Les grands acteurs l’ont compris. Google intègre désormais son IA Gemini dans Gmail, Docs, Search. Microsoft dissémine Copilot dans toute sa suite Office. Apple annonce une "Apple Intelligence" embarquée, fluide, presque imperceptible. L’objectif est clair : ne plus demander à l’utilisateur d’aller vers l’IA, mais amener l’IA à l’utilisateur, sans friction.

Cette stratégie de "l’IA invisible" est diaboliquement efficace. Elle contourne l’effort, supprime le doute, rend l’automatisation fluide. Mais elle pose une autre question, plus vertigineuse encore : à quel prix ?

Si l’IA devient omniprésente et indétectable, si elle pense pour nous avant même que nous ayons formulé nos besoins, que reste-t-il de notre autonomie ? Et surtout, que reste-t-il de notre compréhension ?

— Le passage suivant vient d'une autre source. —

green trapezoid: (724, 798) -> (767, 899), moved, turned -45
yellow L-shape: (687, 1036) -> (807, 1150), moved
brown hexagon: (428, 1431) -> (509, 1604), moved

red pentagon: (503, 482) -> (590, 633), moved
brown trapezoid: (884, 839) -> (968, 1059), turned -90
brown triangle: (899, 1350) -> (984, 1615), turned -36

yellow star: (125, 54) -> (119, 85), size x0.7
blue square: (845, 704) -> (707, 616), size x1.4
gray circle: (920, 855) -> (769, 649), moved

Vers une ergonomie du sens

Le problème n’est pas technologique. Il est philosophique et sociétal. Il ne s’agit pas d’opposer IA forte à IA douce, ni experts à novices. Il s’agit de remettre au centre une éthique de l’usage.

Cela suppose une nouvelle ergonomie, non pas fondée sur la simplicité artificielle — celle des assistants magiques qui font tout pour nous — mais sur une simplicité maîtrisée, une transparence des processus, une capacité à comprendre ce que fait la machine et pourquoi.

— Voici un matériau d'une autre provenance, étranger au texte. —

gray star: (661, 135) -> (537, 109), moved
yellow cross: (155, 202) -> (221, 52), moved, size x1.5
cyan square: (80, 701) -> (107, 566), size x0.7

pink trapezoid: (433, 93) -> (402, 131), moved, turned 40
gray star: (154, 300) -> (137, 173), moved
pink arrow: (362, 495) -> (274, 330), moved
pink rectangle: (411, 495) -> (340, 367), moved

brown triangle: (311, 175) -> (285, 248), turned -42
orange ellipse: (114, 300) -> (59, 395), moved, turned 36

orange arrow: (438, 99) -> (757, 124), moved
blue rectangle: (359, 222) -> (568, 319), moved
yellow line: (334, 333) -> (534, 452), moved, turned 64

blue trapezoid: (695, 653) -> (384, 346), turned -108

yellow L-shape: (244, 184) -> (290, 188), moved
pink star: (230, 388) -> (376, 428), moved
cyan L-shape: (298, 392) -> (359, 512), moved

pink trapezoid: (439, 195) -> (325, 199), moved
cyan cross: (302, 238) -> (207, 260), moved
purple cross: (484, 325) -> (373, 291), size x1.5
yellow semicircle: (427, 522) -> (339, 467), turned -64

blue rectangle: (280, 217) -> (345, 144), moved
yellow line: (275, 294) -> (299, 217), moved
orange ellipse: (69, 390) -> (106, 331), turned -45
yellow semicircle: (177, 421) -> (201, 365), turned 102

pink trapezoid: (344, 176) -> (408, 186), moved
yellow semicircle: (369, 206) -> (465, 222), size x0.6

Cela suppose aussi une pédagogie collective, un droit à l’expérimentation lente, une « slow IA » qui n’humilie pas ceux qui prennent le temps de comprendre.

Et surtout, cela exige de se souvenir que l’ergonomie est politique. Elle dit pour qui on conçoit un outil. Qui est inclus. Qui est laissé de côté.

Conclusion : faire société avec l’IA

Il est temps de sortir du mythe de la toute-puissance technique. L’intelligence artificielle ne changera pas le monde parce qu’elle est plus forte. Elle le changera si elle devient compréhensible, appropriable, partageable. Si elle permet à chacun de faire mieux ce qu’il sait faire, plutôt que d’en faire toujours plus à sa place.

Le progrès ne se mesure pas à la performance d’un modèle, mais à sa capacité à servir l’humain dans sa pluralité — et non uniquement dans sa technicité.

Puissance ou ergonomie ? Ce n’est pas un choix binaire. C’est un arbitrage culturel. Et il nous revient de le poser.